Exercise goal: For this exercise, repeat exactly the lines below starting at the line holding "weryfikację oszustw, która musi poprzedzać" and ending at the line holding "JEF United Chiba", both included, with no extra lines and no pictures.

[Records contained in a dataset]
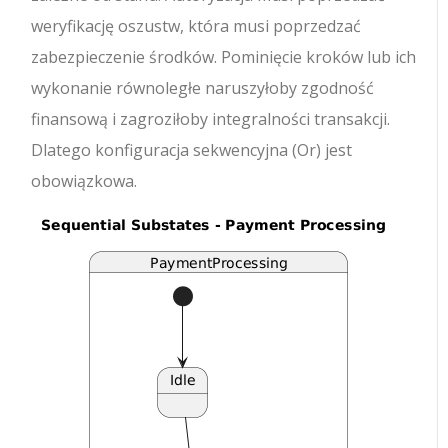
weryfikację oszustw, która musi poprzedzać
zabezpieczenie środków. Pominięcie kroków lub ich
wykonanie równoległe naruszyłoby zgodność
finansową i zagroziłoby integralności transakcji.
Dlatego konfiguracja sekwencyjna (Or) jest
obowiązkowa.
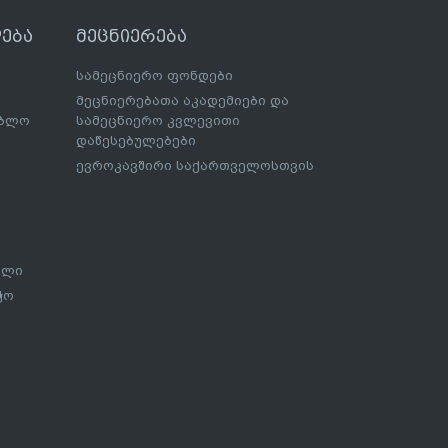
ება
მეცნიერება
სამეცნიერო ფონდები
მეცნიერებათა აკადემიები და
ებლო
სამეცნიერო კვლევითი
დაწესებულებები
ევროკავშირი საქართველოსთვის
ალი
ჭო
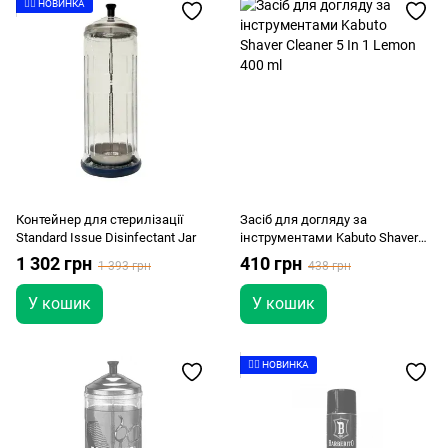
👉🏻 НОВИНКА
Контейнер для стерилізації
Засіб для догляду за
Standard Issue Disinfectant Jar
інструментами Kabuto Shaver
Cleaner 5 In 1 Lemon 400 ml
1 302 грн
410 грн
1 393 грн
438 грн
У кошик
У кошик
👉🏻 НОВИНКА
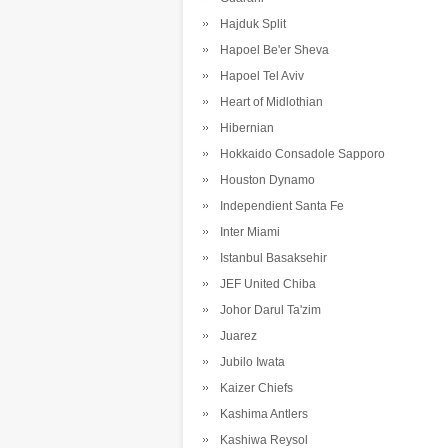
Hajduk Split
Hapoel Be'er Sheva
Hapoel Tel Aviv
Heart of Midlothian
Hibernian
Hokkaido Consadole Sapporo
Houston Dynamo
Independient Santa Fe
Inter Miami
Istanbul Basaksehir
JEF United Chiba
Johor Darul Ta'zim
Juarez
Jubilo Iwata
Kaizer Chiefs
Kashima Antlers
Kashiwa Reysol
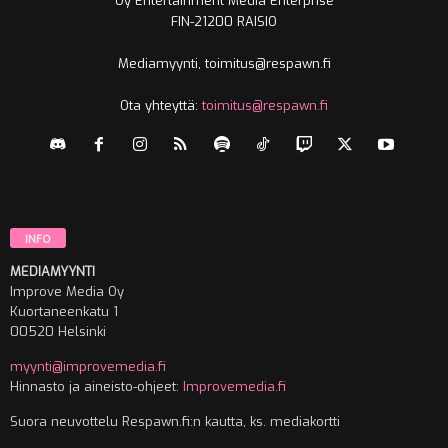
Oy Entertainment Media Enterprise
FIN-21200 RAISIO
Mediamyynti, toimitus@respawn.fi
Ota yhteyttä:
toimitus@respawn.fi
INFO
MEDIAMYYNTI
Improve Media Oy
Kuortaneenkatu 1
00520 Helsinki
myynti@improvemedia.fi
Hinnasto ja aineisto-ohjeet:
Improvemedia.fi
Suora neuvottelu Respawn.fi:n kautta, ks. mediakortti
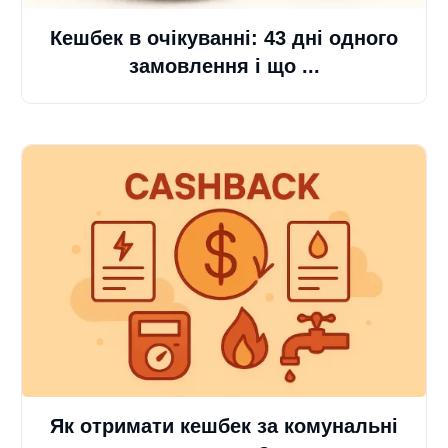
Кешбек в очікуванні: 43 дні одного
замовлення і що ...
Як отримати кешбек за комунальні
==
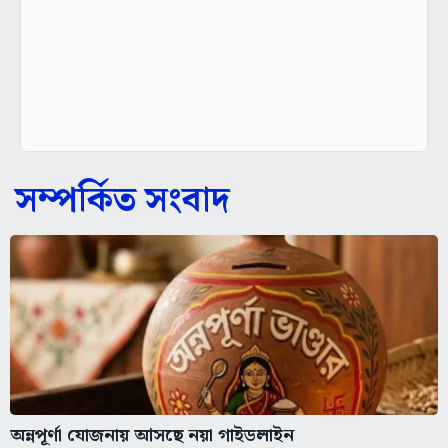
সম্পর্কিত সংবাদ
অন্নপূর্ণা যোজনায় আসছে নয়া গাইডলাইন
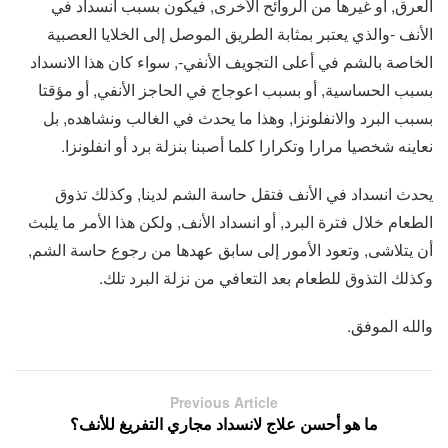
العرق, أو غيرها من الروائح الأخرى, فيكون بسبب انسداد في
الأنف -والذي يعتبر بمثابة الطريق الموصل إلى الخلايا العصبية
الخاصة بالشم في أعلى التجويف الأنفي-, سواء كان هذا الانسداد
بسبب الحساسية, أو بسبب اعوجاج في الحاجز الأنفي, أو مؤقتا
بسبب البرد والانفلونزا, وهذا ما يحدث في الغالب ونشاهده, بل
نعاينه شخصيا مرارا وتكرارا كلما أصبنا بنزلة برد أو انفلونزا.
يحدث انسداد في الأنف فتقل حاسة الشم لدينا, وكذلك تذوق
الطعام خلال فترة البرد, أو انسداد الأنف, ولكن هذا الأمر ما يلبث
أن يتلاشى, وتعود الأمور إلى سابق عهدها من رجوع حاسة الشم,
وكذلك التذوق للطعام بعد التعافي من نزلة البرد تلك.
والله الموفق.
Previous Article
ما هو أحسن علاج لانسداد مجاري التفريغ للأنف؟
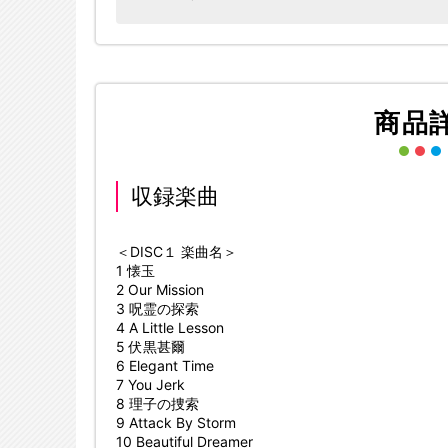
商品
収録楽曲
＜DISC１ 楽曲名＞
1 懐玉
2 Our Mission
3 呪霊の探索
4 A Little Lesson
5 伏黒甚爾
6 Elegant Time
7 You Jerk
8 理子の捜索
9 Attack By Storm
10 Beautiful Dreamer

Solution:
weryfikację oszustw, która musi poprzedzać
zabezpieczenie środków. Pominięcie kroków lub ich
wykonanie równoległe naruszyłoby zgodność
finansową i zagroziłoby integralności transakcji.
Dlatego konfiguracja sekwencyjna (Or) jest
obowiązkowa.
ება
მეცნიერება
სამეცნიერო ფონდები
მეცნიერებათა აკადემიები და
ებლო
სამეცნიერო კვლევითი
დაწესებულებები
ევროკავშირი საქართველოსთვის
ალი
ჭო
👉🏻 НОВИНКА
Контейнер для стерилізації
Засіб для догляду за
Standard Issue Disinfectant Jar
інструментами Kabuto Shaver
Cleaner 5 In 1 Lemon 400 ml
1 302 грн
410 грн
1 393 грн
438 грн
У кошик
У кошик
👉🏻 НОВИНКА
Hajduk Split
Hapoel Be'er Sheva
Hapoel Tel Aviv
Heart of Midlothian
Hibernian
Hokkaido Consadole Sapporo
Houston Dynamo
Independient Santa Fe
Inter Miami
Istanbul Basaksehir
JEF United Chiba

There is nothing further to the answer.